Yes, that's missing/not implemented. If the admin base time is in the
past, a valid starting point in the future has to be calculated by the
driver.

>
> I don't think that's what happens right now.
> If the start_time is 0.000000000, the cycle_time is 0.333333333, and now
> is 8.125000000.
>
> I believe that what would happen is:
> - hellcreek_schedule_startable() says "yes, it's startable right away",
>   because base_time_ns - current_ns) is negative, and therefore also
>   smaller than 8 * NSEC_PER_SEC.
> - hellcreek_switch_schedule() gets called with the 0.000000000 time, and
>   this start_time gets programmed right away into hardware.
>
> What does the hardware do if it's given a schedule that begins at 0.000000000
> when the current time is at 8.125000000?
>
> I would expect that somebody (hardware or driver) advances the time
> 0.000000000 into the first time that is larger than 8.125000000, while
> still remaining congruent to the original time in terms of phase offset.
>
> I.e. advance the base time by 25 cycle times, to get
> 0.000000000 + 25 x 0.333333333 = 8.333333325 ns.
>
> Then I would expect the schedule to start at 8.333333325 nanoseconds,
> which is the first value immediately larger than "now" (8.125000000).

Correct.

>
> When you give the hardware the base_time of 0.000000000, is this what
> happens? Is it equivalent to giving it 0.333333325?
>
>> +
>> +    /* Start schedule at this point of time */
>> +    hellcreek_write(hellcreek, ts.tv_nsec & 0x0000ffff, TR_ESTWRL);
>> +    hellcreek_write(hellcreek, (ts.tv_nsec & 0xffff0000) >> 16, TR_ESTWRH);
>> +
>> +    /* Arm timer, set seconds and switch schedule */
>> +    hellcreek_write(hellcreek, TR_ESTCMD_ESTARM | TR_ESTCMD_ESTSWCFG |
>> +                    ((ts.tv_sec & TR_ESTCMD_ESTSEC_MASK) <<
>> +                     TR_ESTCMD_ESTSEC_SHIFT), TR_ESTCMD);
>> +}
>> +
>> +static struct hellcreek_schedule *
>> +hellcreek_taprio_to_schedule(struct tc_taprio_qopt_offload *taprio)
>> +{
>> +    struct hellcreek_schedule *schedule;
>> +    size_t i;
>> +
>> +    /* Allocate some memory first */
>> +    schedule = kzalloc(sizeof(*schedule), GFP_KERNEL);
>
> struct hellcreek_schedule has no added value on top of struct
> tc_taprio_qopt_offload (except for _maybe_ that overrun_ignore, which
> currently you don't use and could therefore remove - arguably the
> overrun_ignore flag should be user-visible if it ever was to be
> configured, and therefore my argument still stands).

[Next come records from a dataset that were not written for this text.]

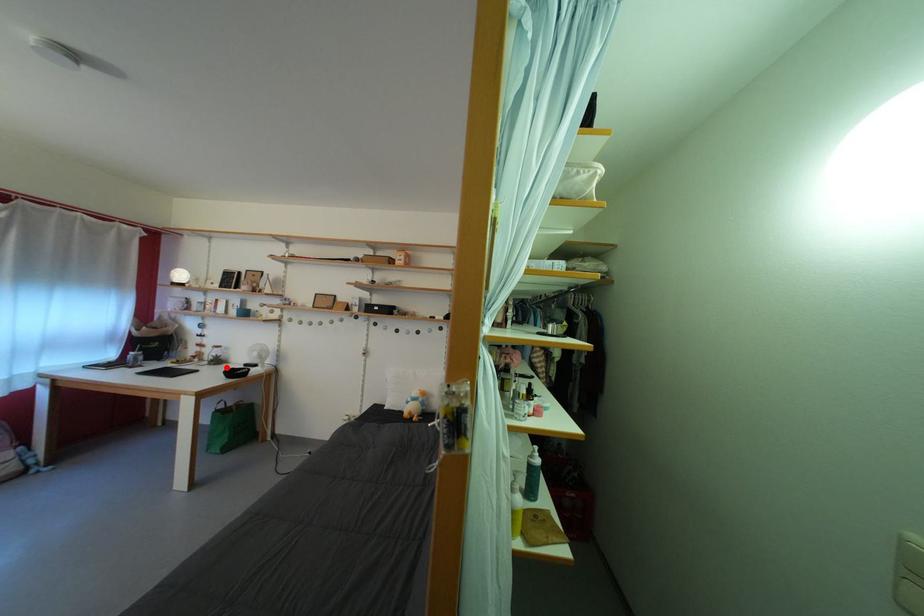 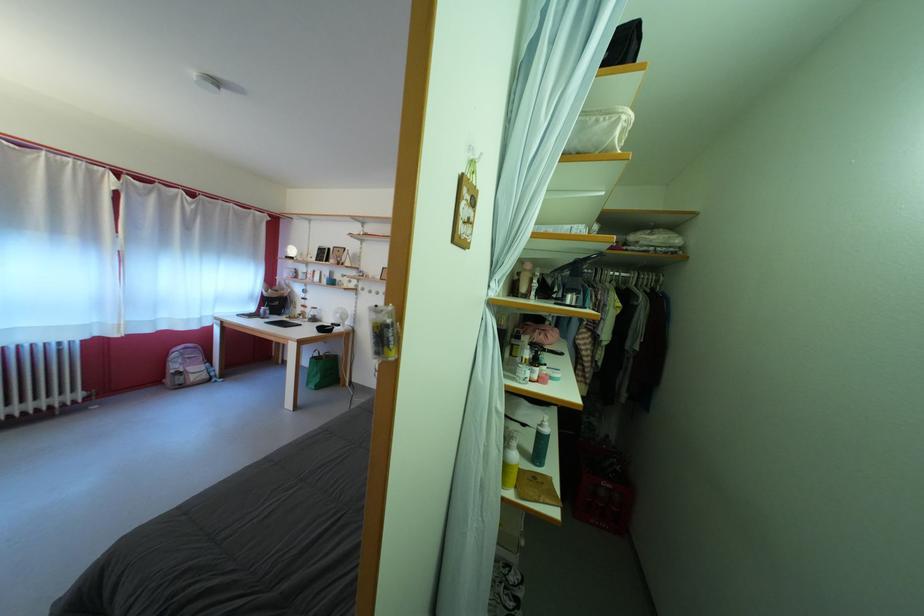 The point at the highlighted location is marked in the first image. Where is the corresponding point in the second image?

(322, 325) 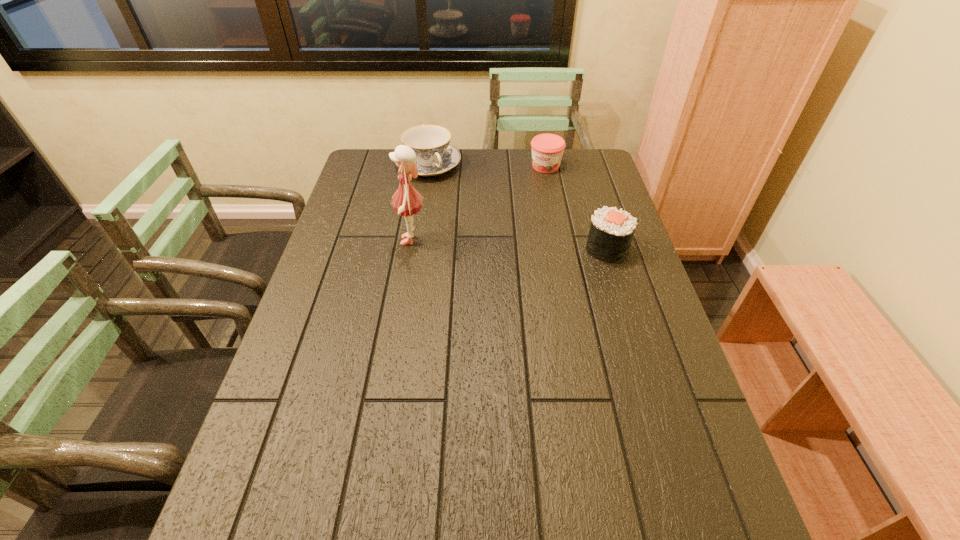 This screenshot has height=540, width=960. Find the location of `vacant space on the desktop that is between the tallest object and the rightmost object and is positioned on the front label of the shortest object`. vacant space on the desktop that is between the tallest object and the rightmost object and is positioned on the front label of the shortest object is located at coordinates coord(503,244).

At what (x,y) coordinates should I click in order to perform the action: click on free space on the desktop that is between the tallest object and the rightmost object and is positioned with the handle on the side of the chinaware. Please return your answer as a coordinate pair (x, y). Looking at the image, I should click on [501, 244]. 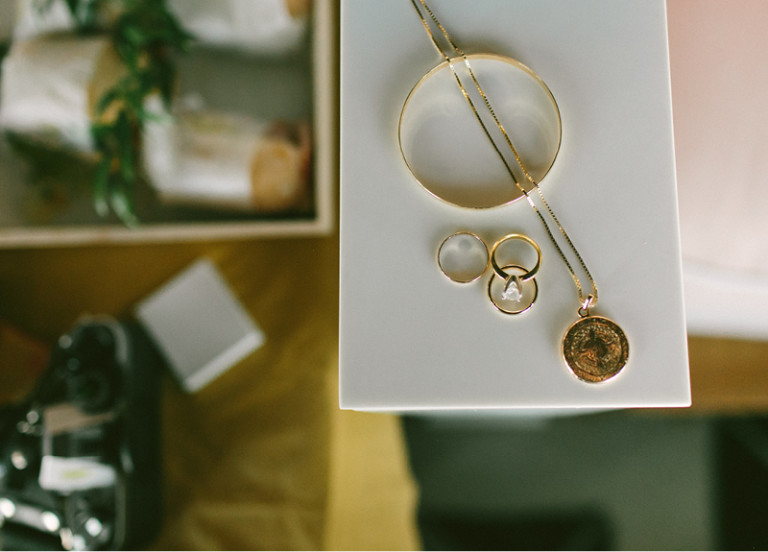 You are a GUI agent. You are given a task and a screenshot of the screen. Output one action in this format:
    pyautogui.click(x=<x>, y=<y>)
    Task: Click on the white counter
    Image resolution: width=768 pixels, height=552 pixels.
    Given the screenshot: What is the action you would take?
    591,176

overrun_ignore shouldn't be used. So, yes, that schedule can be removed.

>
> The reason why I'm making the point, though, is that you don't need to
> allocate extra memory if you use the plain struct tc_taprio_qopt_offload.
> You can use taprio_offload_get() to increase the reference count on the
> structure that was passed to you, use it for as long as you need, and
> just call taprio_offload_free() when you're done with it.

Ah, didn't know that. That'll help.

>
>> +    if (!schedule)
>> +            return ERR_PTR(-ENOMEM);
>> +    schedule->entries = kcalloc(taprio->num_entries,
>> +                                sizeof(*schedule->entries),
>> +                                GFP_KERNEL);
>> +    if (!schedule->entries) {
>> +            kfree(schedule);
>> +            return ERR_PTR(-ENOMEM);
>> +    }
>> +
>> +    /* Construct hellcreek schedule */
>> +    schedule->num_entries = taprio->num_entries;
>> +    schedule->base_time   = taprio->base_time;
>> +
>> +    for (i = 0; i < taprio->num_entries; ++i) {
>> +            const struct tc_taprio_sched_entry *t = &taprio->entries[i];
>> +            struct hellcreek_gcl_entry *k = &schedule->entries[i];
>> +
>> +            k->interval       = t->interval;
>> +            k->gate_states    = t->gate_mask;
>> +            k->overrun_ignore = 0;
>> +
>> +            /* Update complete cycle time */
>> +            schedule->cycle_time += t->interval;
>
> You shouldn't need to do this, the cycle_time from struct
> tc_taprio_qopt_offload should come properly populated. If it doesn't
> it's a bug.

True.

>
>> +    }
>> +
>> +    return schedule;
>> +}
>> +
>> +static void hellcreek_free_schedule(struct hellcreek *hellcreek, int port)
>> +{
>> +    struct hellcreek_port *hellcreek_port = &hellcreek->ports[port];
>> +
>> +    kfree(hellcreek_port->current_schedule->entries);
>> +    kfree(hellcreek_port->current_schedule);
>> +    hellcreek_port->current_schedule = NULL;
>> +}
>> +
>> +static bool hellcreek_schedule_startable(struct hellcreek *hellcreek, int 
>> port)
>> +{
>> +    struct hellcreek_port *hellcreek_port = &hellcreek->ports[port];
>> +    s64 base_time_ns, current_ns;
>> +
>> +    /* The switch allows a schedule to be started only eight seconds within
>> +     * the future. Therefore, check the current PTP time if the schedule is
>> +     * startable or not.
>> +     */
>
> The future of whom? I expect that TR_ESTWR is relative to the most
> recent integer multiple of 8 seconds, and not relative to "now".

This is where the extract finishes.